EXERCISE AIM:
Each of the records that follow needs an exact reproduction.

== AVAILABLE RECORDS ==

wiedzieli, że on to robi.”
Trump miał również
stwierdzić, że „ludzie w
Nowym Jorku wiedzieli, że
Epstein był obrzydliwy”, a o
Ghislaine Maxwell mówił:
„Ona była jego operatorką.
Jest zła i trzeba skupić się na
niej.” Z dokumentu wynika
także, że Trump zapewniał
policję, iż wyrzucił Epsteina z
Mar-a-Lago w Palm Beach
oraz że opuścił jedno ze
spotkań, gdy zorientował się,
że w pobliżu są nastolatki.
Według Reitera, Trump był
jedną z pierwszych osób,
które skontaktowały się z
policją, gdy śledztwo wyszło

===

EXPECTED ANSWER:
wiedzieli, że on to robi.”
Trump miał również
stwierdzić, że „ludzie w
Nowym Jorku wiedzieli, że
Epstein był obrzydliwy”, a o
Ghislaine Maxwell mówił:
„Ona była jego operatorką.
Jest zła i trzeba skupić się na
niej.” Z dokumentu wynika
także, że Trump zapewniał
policję, iż wyrzucił Epsteina z
Mar-a-Lago w Palm Beach
oraz że opuścił jedno ze
spotkań, gdy zorientował się,
że w pobliżu są nastolatki.
Według Reitera, Trump był
jedną z pierwszych osób,
które skontaktowały się z
policją, gdy śledztwo wyszło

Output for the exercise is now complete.